▶ [Problem to work on]
No pictures should appear in the copy; otherwise retype the entries exactly.

*** Task data Section Begins ***

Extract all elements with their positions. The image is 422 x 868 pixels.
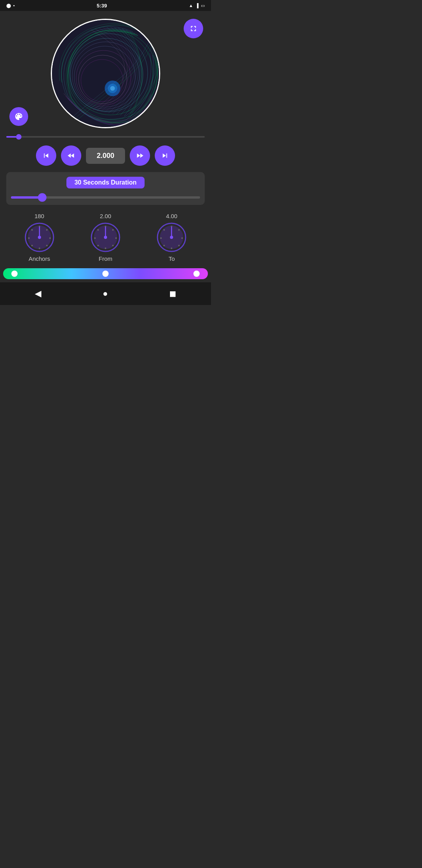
svg-point-40 bbox=[178, 229, 180, 231]
color-dot-center[interactable] bbox=[102, 271, 109, 277]
svg-point-18 bbox=[46, 245, 48, 246]
to-knob[interactable] bbox=[156, 222, 187, 253]
svg-point-12 bbox=[110, 86, 115, 91]
svg-point-32 bbox=[97, 245, 99, 246]
svg-point-20 bbox=[31, 245, 33, 246]
progress-container bbox=[0, 132, 211, 139]
svg-point-28 bbox=[112, 229, 114, 231]
battery-icon: ▭ bbox=[201, 3, 205, 8]
wifi-icon: ▲ bbox=[189, 3, 193, 8]
svg-point-21 bbox=[28, 237, 30, 239]
progress-slider[interactable] bbox=[6, 136, 205, 138]
speed-display: 2.000 bbox=[86, 148, 125, 164]
anchors-label: Anchors bbox=[29, 255, 50, 262]
nav-recent-button[interactable]: ◼ bbox=[167, 286, 179, 301]
duration-label-container: 30 Seconds Duration bbox=[11, 177, 200, 188]
svg-point-24 bbox=[38, 236, 41, 239]
transport-controls: 2.000 bbox=[0, 142, 211, 169]
sim-icon: ▪ bbox=[13, 3, 15, 8]
color-dot-left[interactable] bbox=[11, 271, 18, 277]
from-value: 2.00 bbox=[100, 213, 111, 219]
svg-point-46 bbox=[163, 229, 165, 231]
fast-forward-button[interactable] bbox=[130, 145, 150, 166]
from-knob[interactable] bbox=[90, 222, 121, 253]
svg-point-41 bbox=[181, 237, 183, 239]
svg-point-19 bbox=[39, 247, 40, 249]
svg-point-44 bbox=[163, 245, 165, 246]
duration-badge: 30 Seconds Duration bbox=[66, 177, 144, 188]
anchors-knob[interactable] bbox=[24, 222, 55, 253]
bottom-navigation: ◀ ● ◼ bbox=[0, 282, 211, 305]
spiral-canvas: // We'll draw this as SVG paths approxim… bbox=[51, 19, 160, 128]
svg-rect-0 bbox=[52, 20, 160, 128]
svg-point-42 bbox=[178, 245, 180, 246]
svg-point-17 bbox=[49, 237, 51, 239]
to-value: 4.00 bbox=[166, 213, 177, 219]
status-right-icons: ▲ ▐ ▭ bbox=[189, 3, 205, 8]
notification-icon: ⬤ bbox=[6, 3, 11, 8]
signal-icon: ▐ bbox=[195, 3, 198, 8]
skip-back-button[interactable] bbox=[36, 145, 56, 166]
skip-forward-button[interactable] bbox=[155, 145, 175, 166]
nav-home-button[interactable]: ● bbox=[100, 286, 110, 301]
svg-point-33 bbox=[94, 237, 96, 239]
to-label: To bbox=[168, 255, 175, 262]
visualization-area: // We'll draw this as SVG paths approxim… bbox=[0, 11, 211, 132]
svg-point-36 bbox=[104, 236, 107, 239]
from-knob-container: 2.00 From bbox=[90, 213, 121, 262]
color-dot-right[interactable] bbox=[193, 271, 200, 277]
svg-point-45 bbox=[160, 237, 162, 239]
rewind-button[interactable] bbox=[61, 145, 81, 166]
color-bar-container bbox=[0, 268, 211, 279]
svg-point-48 bbox=[170, 236, 173, 239]
fullscreen-button[interactable] bbox=[184, 19, 203, 38]
nav-back-button[interactable]: ◀ bbox=[32, 286, 44, 301]
color-bar[interactable] bbox=[3, 268, 208, 279]
svg-point-31 bbox=[105, 247, 106, 249]
status-time: 5:39 bbox=[97, 3, 107, 9]
anchors-knob-container: 180 Anchors bbox=[24, 213, 55, 262]
duration-section: 30 Seconds Duration bbox=[6, 172, 205, 205]
knobs-section: 180 Anchors 2.00 bbox=[0, 208, 211, 265]
svg-point-16 bbox=[46, 229, 48, 231]
to-knob-container: 4.00 To bbox=[156, 213, 187, 262]
status-bar: ⬤ ▪ 5:39 ▲ ▐ ▭ bbox=[0, 0, 211, 11]
svg-point-22 bbox=[31, 229, 33, 231]
svg-point-29 bbox=[115, 237, 117, 239]
svg-point-30 bbox=[112, 245, 114, 246]
svg-point-34 bbox=[97, 229, 99, 231]
svg-point-43 bbox=[171, 247, 172, 249]
from-label: From bbox=[98, 255, 112, 262]
anchors-value: 180 bbox=[34, 213, 44, 219]
palette-button[interactable] bbox=[9, 107, 28, 126]
status-left-icons: ⬤ ▪ bbox=[6, 3, 15, 8]
duration-slider[interactable] bbox=[11, 196, 200, 199]
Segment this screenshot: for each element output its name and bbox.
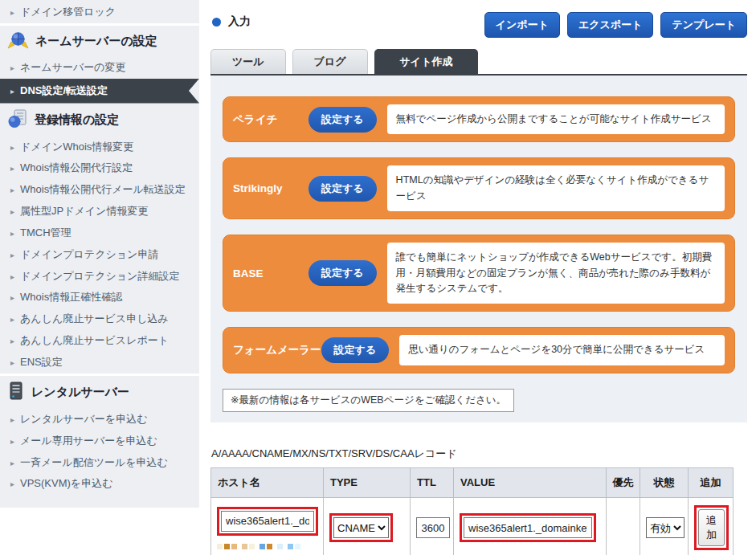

*** Task data Section Ends ***

▶ [Exercise result]
Extract all elements with their positions. The image is 422 x 868 pixels.
svg-point-40 bbox=[178, 229, 180, 231]
color-dot-center[interactable] bbox=[102, 271, 109, 277]
svg-point-18 bbox=[46, 245, 48, 246]
to-knob[interactable] bbox=[156, 222, 187, 253]
svg-point-12 bbox=[110, 86, 115, 91]
svg-point-32 bbox=[97, 245, 99, 246]
svg-point-20 bbox=[31, 245, 33, 246]
progress-container bbox=[0, 132, 211, 139]
svg-point-28 bbox=[112, 229, 114, 231]
battery-icon: ▭ bbox=[201, 3, 205, 8]
wifi-icon: ▲ bbox=[189, 3, 193, 8]
svg-point-21 bbox=[28, 237, 30, 239]
progress-slider[interactable] bbox=[6, 136, 205, 138]
speed-display: 2.000 bbox=[86, 148, 125, 164]
anchors-label: Anchors bbox=[29, 255, 50, 262]
nav-recent-button[interactable]: ◼ bbox=[167, 286, 179, 301]
duration-label-container: 30 Seconds Duration bbox=[11, 177, 200, 188]
svg-point-24 bbox=[38, 236, 41, 239]
transport-controls: 2.000 bbox=[0, 142, 211, 169]
sim-icon: ▪ bbox=[13, 3, 15, 8]
color-dot-left[interactable] bbox=[11, 271, 18, 277]
from-value: 2.00 bbox=[100, 213, 111, 219]
svg-point-46 bbox=[163, 229, 165, 231]
fast-forward-button[interactable] bbox=[130, 145, 150, 166]
from-knob[interactable] bbox=[90, 222, 121, 253]
svg-point-41 bbox=[181, 237, 183, 239]
svg-point-19 bbox=[39, 247, 40, 249]
svg-point-44 bbox=[163, 245, 165, 246]
duration-badge: 30 Seconds Duration bbox=[66, 177, 144, 188]
anchors-knob[interactable] bbox=[24, 222, 55, 253]
bottom-navigation: ◀ ● ◼ bbox=[0, 282, 211, 305]
spiral-canvas: // We'll draw this as SVG paths approxim… bbox=[51, 19, 160, 128]
svg-rect-0 bbox=[52, 20, 160, 128]
svg-point-42 bbox=[178, 245, 180, 246]
svg-point-17 bbox=[49, 237, 51, 239]
to-value: 4.00 bbox=[166, 213, 177, 219]
status-right-icons: ▲ ▐ ▭ bbox=[189, 3, 205, 8]
notification-icon: ⬤ bbox=[6, 3, 11, 8]
signal-icon: ▐ bbox=[195, 3, 198, 8]
skip-back-button[interactable] bbox=[36, 145, 56, 166]
skip-forward-button[interactable] bbox=[155, 145, 175, 166]
nav-home-button[interactable]: ● bbox=[100, 286, 110, 301]
svg-point-33 bbox=[94, 237, 96, 239]
to-label: To bbox=[168, 255, 175, 262]
visualization-area: // We'll draw this as SVG paths approxim… bbox=[0, 11, 211, 132]
svg-point-36 bbox=[104, 236, 107, 239]
from-knob-container: 2.00 From bbox=[90, 213, 121, 262]
color-dot-right[interactable] bbox=[193, 271, 200, 277]
svg-point-45 bbox=[160, 237, 162, 239]
rewind-button[interactable] bbox=[61, 145, 81, 166]
color-bar-container bbox=[0, 268, 211, 279]
svg-point-48 bbox=[170, 236, 173, 239]
fullscreen-button[interactable] bbox=[184, 19, 203, 38]
nav-back-button[interactable]: ◀ bbox=[32, 286, 44, 301]
color-bar[interactable] bbox=[3, 268, 208, 279]
svg-point-31 bbox=[105, 247, 106, 249]
status-time: 5:39 bbox=[97, 3, 107, 9]
anchors-knob-container: 180 Anchors bbox=[24, 213, 55, 262]
duration-section: 30 Seconds Duration bbox=[6, 172, 205, 205]
knobs-section: 180 Anchors 2.00 bbox=[0, 208, 211, 265]
svg-point-16 bbox=[46, 229, 48, 231]
to-knob-container: 4.00 To bbox=[156, 213, 187, 262]
status-bar: ⬤ ▪ 5:39 ▲ ▐ ▭ bbox=[0, 0, 211, 11]
svg-point-22 bbox=[31, 229, 33, 231]
svg-point-29 bbox=[115, 237, 117, 239]
svg-point-30 bbox=[112, 245, 114, 246]
svg-point-34 bbox=[97, 229, 99, 231]
svg-point-43 bbox=[171, 247, 172, 249]
from-label: From bbox=[98, 255, 112, 262]
anchors-value: 180 bbox=[34, 213, 44, 219]
palette-button[interactable] bbox=[9, 107, 28, 126]
status-left-icons: ⬤ ▪ bbox=[6, 3, 15, 8]
duration-slider[interactable] bbox=[11, 196, 200, 199]
Segment this screenshot: for each element output its name and bbox.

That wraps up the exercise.